In contrast, scare tactics or unfriendly messaging drive a wedge between institutions and the public they purportedly serve. We’d have half the patrons we do today at my institution if we did not provide helpful, supportive services and a positive message. And most importantly, we work toward good outcomes, rather than focusing on the bad or the deleterious. Public libraries are the last refuge for many of the lost souls, the poor and the disenfranchised in America. If we spent our time preaching and mandating we’d forever alienate the vast majority of our patron base, instead of assisting them.

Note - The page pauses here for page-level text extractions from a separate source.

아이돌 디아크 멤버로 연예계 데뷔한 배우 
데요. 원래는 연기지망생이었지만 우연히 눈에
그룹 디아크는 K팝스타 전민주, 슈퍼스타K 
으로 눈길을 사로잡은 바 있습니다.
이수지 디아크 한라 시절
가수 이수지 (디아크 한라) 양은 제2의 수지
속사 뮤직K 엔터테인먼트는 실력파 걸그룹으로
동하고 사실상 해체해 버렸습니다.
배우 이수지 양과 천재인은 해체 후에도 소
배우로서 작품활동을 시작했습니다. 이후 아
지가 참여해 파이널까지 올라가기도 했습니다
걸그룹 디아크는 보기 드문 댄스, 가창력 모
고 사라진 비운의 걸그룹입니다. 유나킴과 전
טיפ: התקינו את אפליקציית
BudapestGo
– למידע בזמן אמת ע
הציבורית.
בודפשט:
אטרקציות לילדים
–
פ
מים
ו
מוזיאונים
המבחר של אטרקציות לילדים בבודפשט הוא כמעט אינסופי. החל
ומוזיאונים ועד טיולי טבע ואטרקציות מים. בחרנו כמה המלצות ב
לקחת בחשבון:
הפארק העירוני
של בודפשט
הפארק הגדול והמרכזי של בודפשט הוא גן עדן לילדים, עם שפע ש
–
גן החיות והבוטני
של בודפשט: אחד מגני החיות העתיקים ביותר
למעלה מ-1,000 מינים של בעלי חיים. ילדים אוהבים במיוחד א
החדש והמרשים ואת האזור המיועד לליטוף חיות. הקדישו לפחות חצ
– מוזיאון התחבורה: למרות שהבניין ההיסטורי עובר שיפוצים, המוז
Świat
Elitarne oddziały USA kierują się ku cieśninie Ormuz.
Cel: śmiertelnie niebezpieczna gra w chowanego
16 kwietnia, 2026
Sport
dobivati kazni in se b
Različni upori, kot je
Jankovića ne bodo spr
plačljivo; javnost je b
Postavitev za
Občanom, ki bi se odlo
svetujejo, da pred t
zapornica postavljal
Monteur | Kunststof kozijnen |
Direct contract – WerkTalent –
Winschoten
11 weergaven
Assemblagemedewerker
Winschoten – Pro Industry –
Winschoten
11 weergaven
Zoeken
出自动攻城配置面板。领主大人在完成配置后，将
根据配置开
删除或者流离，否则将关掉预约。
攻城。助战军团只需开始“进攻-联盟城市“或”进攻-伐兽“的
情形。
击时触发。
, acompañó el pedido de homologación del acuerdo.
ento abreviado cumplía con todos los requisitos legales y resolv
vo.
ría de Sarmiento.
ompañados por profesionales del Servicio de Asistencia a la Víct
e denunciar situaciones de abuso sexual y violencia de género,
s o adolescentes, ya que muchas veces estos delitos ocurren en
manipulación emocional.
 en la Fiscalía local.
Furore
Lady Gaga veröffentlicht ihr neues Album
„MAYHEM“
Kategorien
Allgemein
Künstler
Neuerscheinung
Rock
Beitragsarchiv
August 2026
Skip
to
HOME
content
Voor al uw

The messaging from Fauci and current CDC director Dr. Rochelle Walensky has been the exact opposite of good public health: misguided and unscientific advice about pharmaceutical interventions when they weren’t necessary, including the mRNA vaccine for tiny children and endless rounds of boosters for older adults, absurd masking and distancing mandates, and a never-ending barrage of doom and negativity for 38 months, all applauded and amplified by the mainstream media.
I would go one step further to suggest that the “mystery” of long Covid might have something to do with the psychosomatic trauma of hearing, day in and day out, the grim prognostications that Covid-19 is the next Black Plague, ready to morph into something more horrendous with each new variant. Somatic symptom disorder is very real–the population susceptible to this type of messaging may now believe in negative outcomes, hence producing them in their bodies.
If Dr. Vinay Prasad’s vision for a completely gutted and reworked NIH, FDA and CDC is eventually realized, let’s hope that they are staffed with people who have actual public health and holistic well-being in mind, and who are not tools of the pharmaceutical industry. Most importantly, let’s hope for a reawakening of the vision of positive and forward-thinking scientists, thinkers and leaders, who actually care about the people they serve and who aren’t just the useful idiots of billionaire technologists and scheming global health authoritarians.
I’m not holding my breath.
Seth Smith is an avid outdoorsman and public librarian based in Missouri.